CD reviews are a rarity for me, but I'll make an exception for Andrew Roussak (born in Russia and living in Germany), whose recording career I've been able to follow right from the start - ever since we met on internet around 2006. Last week he released his third solo album ("Storm warning"), after his eclectic debut "No trespassing" from 2006 (commercial release 2008) and the piano album "Blue intermezzo" from 2010 - during that period he also released two albums as member of the prog metal band Dorian Opera ("No secrets" from 2008 and "Crusade 1212" from 2011). I have reviewed these four albums before on various sites, my judgement varying from "good" to "excellent".
Well, here he is once more after eight years of relative silence as far as studio work is concerned. If you get the chance to listen to his new album (an 8 minutes trailer is available on YouTube), a fair warning: the first minute of electronic sounds is not representative. After this intro, we get full-blooded symphonic prog, which although influenced by the 70s' giants of the genre, sounds fresh and up-to-date. Except for one track, all compositions are by Roussak himself. He also plays all instruments, not just the keyboards, except for three stunning guitar solos by Oli Weislogel, who also played on his debut album.

The two lead-off instrumental tracks ("Enter code", "Bringing peace and progress") rock with the best of them and feature as expected excellent keyboard work. "Left alone outside" is a great prog song, with guest vocals by Max Kottler. Another brilliant instrumental track with amazing keyboard wizardry ("Regata storica") follows - my favourite track on the album, and one of the best prog instrumentals I've ever heard. "Chasing shadows" changes the mood, a lovely ballad with vocals by Nadia Ayche, Largely piano-driven, a brilliant guitar solo by Oli Weislogel adds just that bit of spice. "Storm warning", the title song, is another instrumental, maybe just a bit less impressive than the first ones - but still very good. In the next track, like in some of the tracks on his previous albums, Roussak shows his affection for classical music. The Dowland composition "Can she excuse my wrongs" gets converted to a full-blooded prog track with another awesome display of keyboard pyrotechnics. The short vocal lines are uncredited, but they are actually by Roussak himself, and with false modesty noted in the credits as "backing vocals". The album closes with a three-part suite called "Malta sketches", with guest vocals in the final part by Selina Weidmann.
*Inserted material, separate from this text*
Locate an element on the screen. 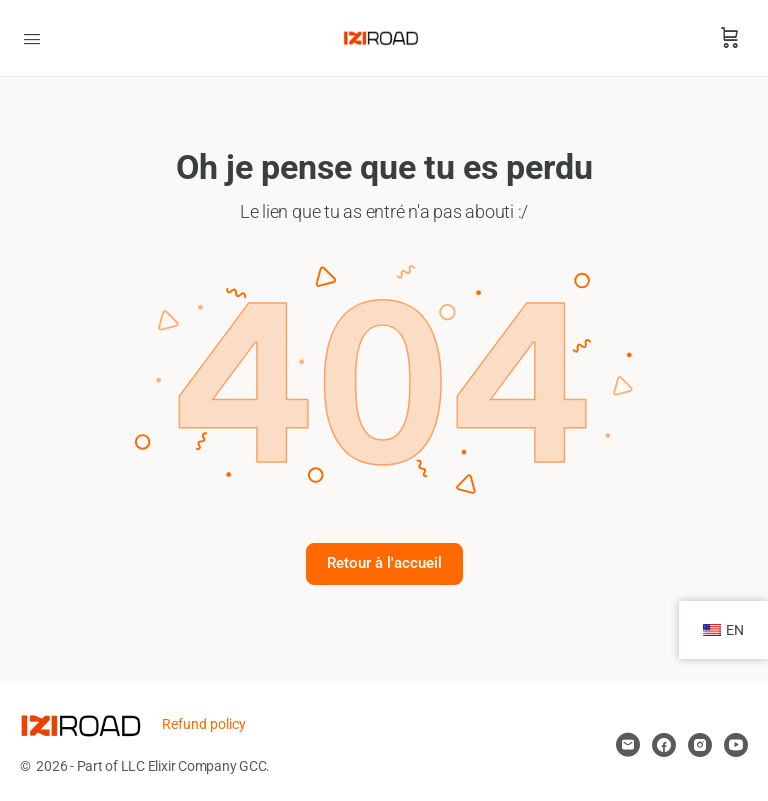 Image resolution: width=768 pixels, height=801 pixels. [instagram] is located at coordinates (700, 745).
The recording is excellent, with great definition of instruments and vocals. Good cover, good packaging with sufficient information (albeit in small letters...), but no lyrics.

So, what's the verdict? I considered the debut album promising ("Great musicianship, but a bit too much variation in style and mood"), the second album top notch ("all 12 tracks are very much worthwhile and make a wonderful collection - it really works well as an album"). Well, the third one blows the previous two out of the water. A delight from start to finish. One of the best prog albums I've heard for a long time.


----------



## The Deacon (Jan 14, 2018)

Orlroight!

Getting it on with prog!


----------



## The Deacon (Jan 14, 2018)

The Deacon said:


> Orlroight!
> 
> Getting it on with prog!


Do you have any other recent progs to recommend ?

(But NOT this *******-metal prog or math-prog or similar gubbins.)

Retro prog is wot we wants!!


----------